**ASSIGNMENT**
Reproduce the records that follow exactly; any picture among them stays out.

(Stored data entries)
'''

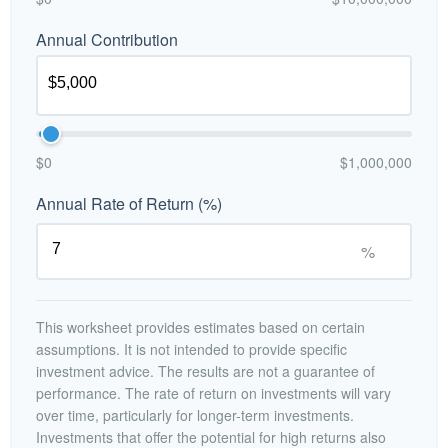
Annual Contribution
$0
$1,000,000
Annual Rate of Return (%)
%
This worksheet provides estimates based on certain
assumptions. It is not intended to provide specific
investment advice. The results are not a guarantee of
performance. The rate of return on investments will vary
over time, particularly for longer-term investments.
Investments that offer the potential for high returns also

'''

**OUTPUT FOR THIS EXERCISE**
Annual Contribution
$0
$1,000,000
Annual Rate of Return (%)
%
This worksheet provides estimates based on certain
assumptions. It is not intended to provide specific
investment advice. The results are not a guarantee of
performance. The rate of return on investments will vary
over time, particularly for longer-term investments.
Investments that offer the potential for high returns also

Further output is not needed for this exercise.